Entonces decidió elevarse hasta las nubes y allí donde nadie la oyera, extasiarse ella misma con su canto, en la soledad de las alturas, hasta que un águila la descubrió y la noticia se regó como pólvora, al día siguiente cuando empezó el hermoso canto, vio escondidas entre las nubes infinidad de felices aves oyéndola.
Este fue el comienzo de su desgracia, y decidió ascender más, a donde no la pudieran seguir ni los cóndores ni las águilas, con su corazón pleno de egoísmo, subió y subió hasta el reino del granizo y la nieve, acomodándose sobre un blanco y suave copo se dispuso a iniciar el concierto, pero ¡oh sorpresa! el pico y la garganta se le habían congelado y de ellos no salía ni un sonido, quiso volar pero las alas las tenía como témpanos, así todo su cuerpo, entonces, empezó a descender como un bloque de hielo en caída libre, cargando la angustia del egoísta, quiso silbar, cantar o trinar pero no pudo, hasta que finalmente cayó en medio de un hato de vacas, entre un montón de estiércol fresco aún caliente, hundida en medio de los desechos, el calorcito empezó a descongelarla, hasta que por fin pudo sacar la cabeza y comenzó a cantar para que vinieran sus admiradores a salvarla, pero el primero que la oyó fue un gato que por allí pasaba, muy comedido la ayudó, para luego, de un bocado engullírsela.

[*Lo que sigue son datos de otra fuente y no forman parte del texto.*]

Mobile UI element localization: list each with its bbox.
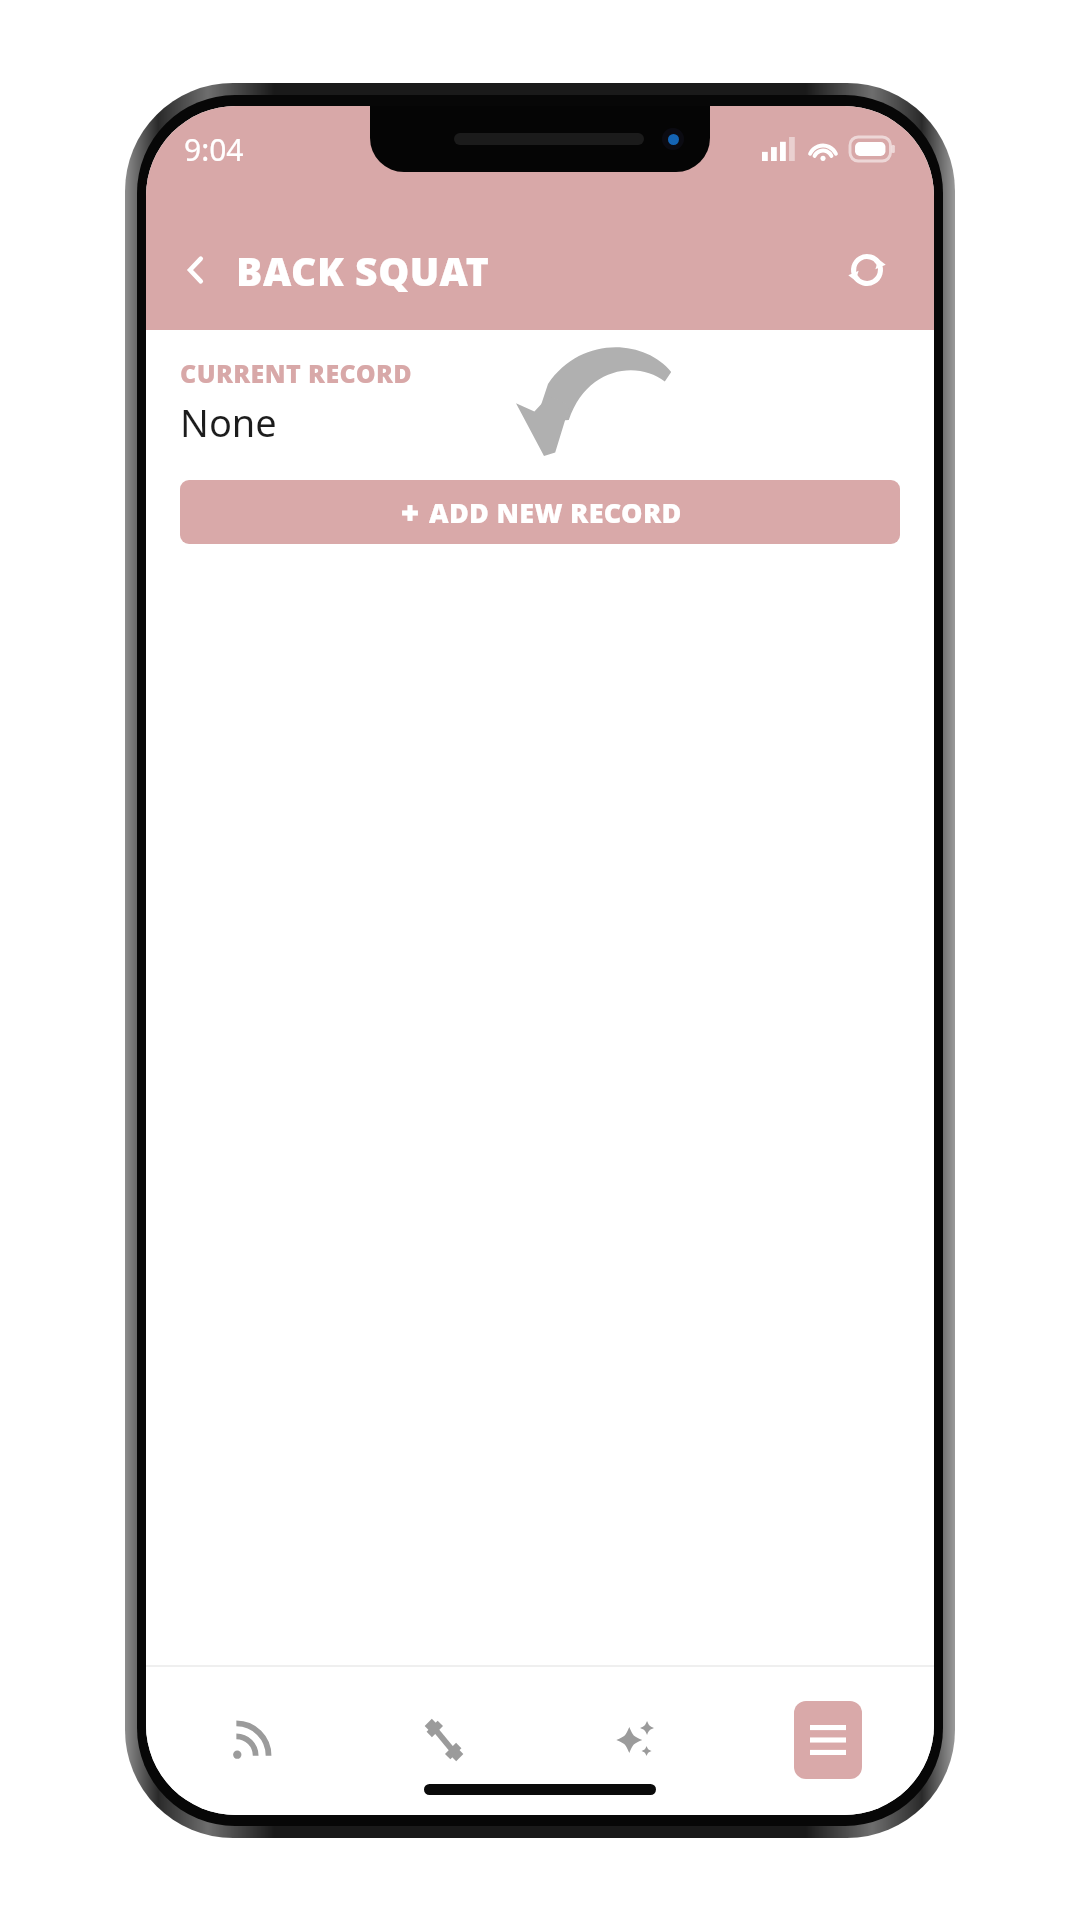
- staticText: ADD NEW RECORD: [429, 494, 682, 531]
- button[interactable]: Feed: [156, 1665, 348, 1815]
- button[interactable]: ADD NEW RECORD: [180, 480, 900, 544]
- staticText: CURRENT RECORD: [180, 356, 413, 390]
- staticText: BACK SQUAT: [236, 244, 490, 297]
- staticText: 9:04: [184, 129, 244, 170]
- button[interactable]: Back: [164, 238, 228, 302]
- staticText: None: [180, 396, 277, 448]
- button[interactable]: Workouts: [348, 1665, 540, 1815]
- button[interactable]: Menu: [732, 1665, 924, 1815]
- button[interactable]: Refresh: [830, 233, 904, 307]
- button[interactable]: Highlights: [540, 1665, 732, 1815]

Todos los niños seguían embelesados la historia, uno suspiró, otro lloró, otro gritó de rabia y el resto exclamó a una voz, ¡pobrecita!
El abuelo después de un momento de silencio y apurando un sorbo de su agua de hierbas agregó, hijos por eso, el egoísmo no es bueno, tener el conocimiento y no compartirlo, es lo mismo que no tenerlo, además de este cuento, nos quedan otras enseñanzas de la sabiduría de nosotros los abuelos.
- Si subes como palma, caes como coco
- Si tienes el estiércol hasta el cuello cierra el pico
- No todo el que te saca del estiércol es para hacerte bien
Y habrá otros que después me contarán porque hoy ya nos vamos a dormir sin miedo, mañana iremos temprano de paseo al río y habrá nuevas historias.